Can you get into the car via the trunk? 

If yes, get in and pop the hood and you have access to the battery. 

If no, I would call the service department. They may have to pry the window seals to open the door. :screwy:

Not sure how it works with the B12 but the Shifter cannot be moved to N w/o power ON and foot on brake pedal.


----------



## JR Martinez (Feb 25, 2003)

Rear hatch only opens from inside when battery is dead (sliding car key into slot on inside hatch panel. *NO Emergency PULL mechanism to open hatch*:banghead:

Won't even start while Jumped, since the Darn fan still runs on other car's battery.

Waiting for tow truck.


----------



## Cadenza_7o (Jan 23, 2001)

Wow... you should bring your situation up with VW. 

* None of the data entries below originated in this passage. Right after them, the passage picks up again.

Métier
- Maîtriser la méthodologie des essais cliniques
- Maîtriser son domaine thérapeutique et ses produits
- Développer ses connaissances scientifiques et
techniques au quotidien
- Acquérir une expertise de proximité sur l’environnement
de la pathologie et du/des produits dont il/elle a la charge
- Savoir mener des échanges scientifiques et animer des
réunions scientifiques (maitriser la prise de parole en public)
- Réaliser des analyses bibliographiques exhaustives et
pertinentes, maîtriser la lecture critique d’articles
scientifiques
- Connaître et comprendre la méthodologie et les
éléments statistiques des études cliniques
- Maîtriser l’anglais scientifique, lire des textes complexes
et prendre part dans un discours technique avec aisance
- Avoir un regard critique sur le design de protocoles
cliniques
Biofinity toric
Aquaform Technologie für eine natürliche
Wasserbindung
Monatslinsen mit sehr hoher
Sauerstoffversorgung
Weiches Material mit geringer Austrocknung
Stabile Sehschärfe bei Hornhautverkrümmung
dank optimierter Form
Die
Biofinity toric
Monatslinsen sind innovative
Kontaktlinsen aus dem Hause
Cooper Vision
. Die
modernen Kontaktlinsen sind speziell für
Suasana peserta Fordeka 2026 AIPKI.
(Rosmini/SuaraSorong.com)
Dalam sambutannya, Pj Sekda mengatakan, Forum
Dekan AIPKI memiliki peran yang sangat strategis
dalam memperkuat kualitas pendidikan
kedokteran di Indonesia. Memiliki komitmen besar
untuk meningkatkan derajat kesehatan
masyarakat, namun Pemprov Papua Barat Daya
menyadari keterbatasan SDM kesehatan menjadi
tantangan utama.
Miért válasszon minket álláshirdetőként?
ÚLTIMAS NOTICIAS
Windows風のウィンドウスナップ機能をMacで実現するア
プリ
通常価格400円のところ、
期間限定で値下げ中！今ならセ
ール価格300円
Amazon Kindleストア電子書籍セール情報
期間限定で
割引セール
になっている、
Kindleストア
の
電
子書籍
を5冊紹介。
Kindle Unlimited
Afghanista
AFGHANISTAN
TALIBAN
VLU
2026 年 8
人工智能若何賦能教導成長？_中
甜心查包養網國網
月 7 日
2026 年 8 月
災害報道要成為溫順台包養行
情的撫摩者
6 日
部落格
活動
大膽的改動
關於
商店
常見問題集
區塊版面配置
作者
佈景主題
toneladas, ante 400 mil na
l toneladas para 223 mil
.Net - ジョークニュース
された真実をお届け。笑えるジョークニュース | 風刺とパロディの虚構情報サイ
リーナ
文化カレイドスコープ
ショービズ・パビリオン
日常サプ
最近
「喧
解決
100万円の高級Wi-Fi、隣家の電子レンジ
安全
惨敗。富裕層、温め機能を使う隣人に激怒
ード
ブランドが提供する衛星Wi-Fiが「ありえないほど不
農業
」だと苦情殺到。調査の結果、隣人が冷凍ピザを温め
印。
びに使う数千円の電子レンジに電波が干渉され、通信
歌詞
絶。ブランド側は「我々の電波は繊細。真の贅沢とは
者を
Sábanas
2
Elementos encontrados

This could happen to my Mini Cooper as well if the battery is completely empty. No rear hatch manual unlock and the windows operate in the same manner as the B12. :banghead:


----------



## TexasBulldog (Jul 3, 2012)

are you saying you can't get in your car cause the battery is dead? You know you can pop off the cover at the end of the door handle and use your physical key to open the door.


----------



## JR Martinez (Feb 25, 2003)

TexasBulldog said:


> are you saying you can't get in your car cause the battery is dead? You know you can pop off the cover at the end of the door handle and use your physical key to open the door.


 
Thanks, Knew about that.


----------



## TexasBulldog (Jul 3, 2012)

JR Martinez said:


> Thanks, Knew about that.


sorry but the writing is a tad hard to understand.

JOe


----------



## moodylucy (Aug 21, 2011)

So sorry JR! Hope all gets fixed for good!
Thanks for the info on the "secret" keyhole. I did not know that!


----------



## the beet (May 5, 2012)

moodylucy said:


> So sorry JR! Hope all gets fixed for good!
> Thanks for the info on the "secret" keyhole. I did not know that!

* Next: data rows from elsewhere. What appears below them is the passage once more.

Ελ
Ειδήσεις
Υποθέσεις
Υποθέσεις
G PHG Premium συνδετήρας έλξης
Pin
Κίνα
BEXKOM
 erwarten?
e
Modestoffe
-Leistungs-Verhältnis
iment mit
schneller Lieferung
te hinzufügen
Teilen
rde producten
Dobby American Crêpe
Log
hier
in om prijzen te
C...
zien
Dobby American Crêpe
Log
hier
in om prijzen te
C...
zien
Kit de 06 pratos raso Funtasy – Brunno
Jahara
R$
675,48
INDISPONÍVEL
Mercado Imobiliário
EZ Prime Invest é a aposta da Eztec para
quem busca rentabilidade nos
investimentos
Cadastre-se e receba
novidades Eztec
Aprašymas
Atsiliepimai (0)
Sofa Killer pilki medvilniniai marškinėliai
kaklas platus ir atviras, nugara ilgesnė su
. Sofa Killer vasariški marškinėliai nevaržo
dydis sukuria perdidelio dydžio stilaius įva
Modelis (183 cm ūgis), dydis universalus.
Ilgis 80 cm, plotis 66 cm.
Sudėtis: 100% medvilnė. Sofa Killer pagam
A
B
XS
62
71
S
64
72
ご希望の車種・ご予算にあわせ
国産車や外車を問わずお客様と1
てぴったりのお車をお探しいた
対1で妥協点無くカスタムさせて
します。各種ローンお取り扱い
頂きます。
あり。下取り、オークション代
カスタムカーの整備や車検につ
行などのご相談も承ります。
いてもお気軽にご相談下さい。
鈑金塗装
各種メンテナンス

It's in the Owner's Manual page 277.


----------



## Cadenza_7o (Jan 23, 2001)

JR - any update on how they open the door with a dead battery?


----------



## JR Martinez (Feb 25, 2003)

Cadenza_7o said:


> JR - any update on how they open the door with a dead battery?


Above video explains how to open door without power, *issue is closing door with window up *, rear hatch opens from luggage compartment.

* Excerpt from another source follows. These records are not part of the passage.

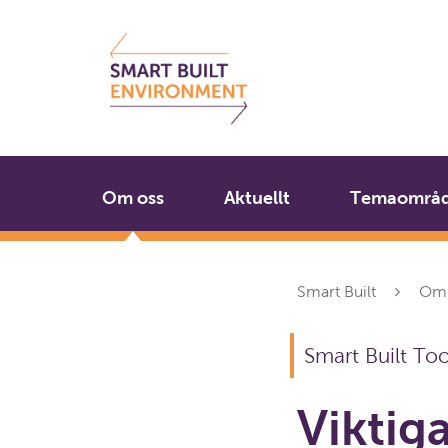
Gå
Stäng
till
innehållet
Om oss
Aktuellt
Temaområ
Smart Built
Om 
Smart Built To
Viktig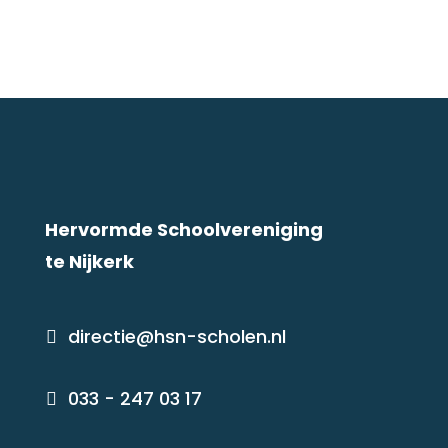
Hervormde Schoolvereniging
te Nijkerk
directie@hsn-scholen.nl

033 - 247 03 17
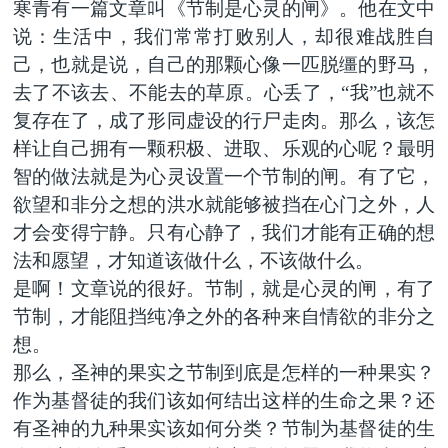
寒青有一篇文章叫《节制是心灵的闸》。他在文中
说：生活中，我们常常打败别人，却很难战胜自
己，也就是说，自己的那颗心像一匹脱缰的野马，
去了不该去、不能去的草原。心丢了，“我”也就不
复存在了，成了形同虚设的行尸走肉。那么，该怎
样让自己拥有一颗积极、进取、乐观的心呢？最明
智的做法就是为心灵设置一个节制的闸。有了它，
欲望和非分之想的洪水就能够被挡在心门之外，人
才会变得宁静。只有心静了，我们才能有正确的想
法和愿望，才知道该做什么，不该做什么。
是啊！文章说的很好。节制，就是心灵的闸，有了
节制，才能阻挡纯净之外的各种来自情欲的非分之
想。
那么，圣神的果实之节制到底是怎样的一种果实？
作为基督徒的我们该如何结出这样的生命之果？还
有圣神的九种果实该如何分类？节制为基督徒的生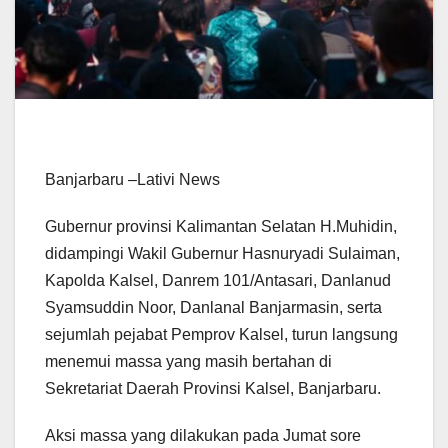
Banjarbaru –Lativi News
Gubernur provinsi Kalimantan Selatan H.Muhidin,
didampingi Wakil Gubernur Hasnuryadi Sulaiman,
Kapolda Kalsel, Danrem 101/Antasari, Danlanud
Syamsuddin Noor, Danlanal Banjarmasin, serta
sejumlah pejabat Pemprov Kalsel, turun langsung
menemui massa yang masih bertahan di
Sekretariat Daerah Provinsi Kalsel, Banjarbaru.
Aksi massa yang dilakukan pada Jumat sore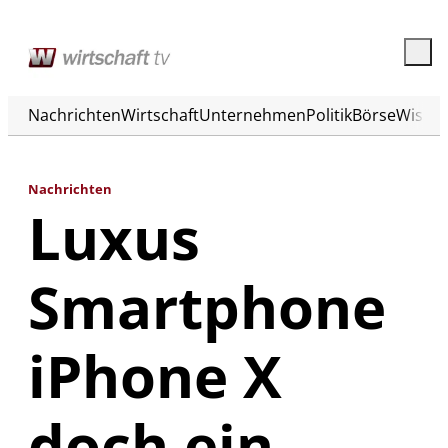
Nachrichten
Wirtschaft
Unternehmen
Politik
Börse
Wisse
Nachrichten
Luxus
Smartphone
iPhone X
doch ein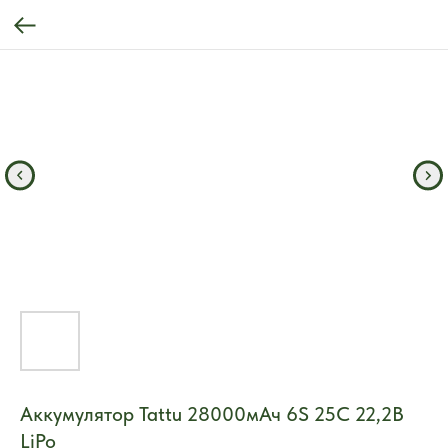
Аккумулятор Tattu 28000мАч 6S 25C 22,2В
LiPo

Beetle still in the shop, dealer got me a rental.


----------



## Cadenza_7o (Jan 23, 2001)

I missed your previous post. So it looks like opening the door with a dead battery is not a problem but closing it is.


----------



## JR Martinez (Feb 25, 2003)

Got the car back, dealer replaced passenger side electric fan, and battery, also they got rear fender off and painted full fender (peeling off paint between fender and rear panel.)


----------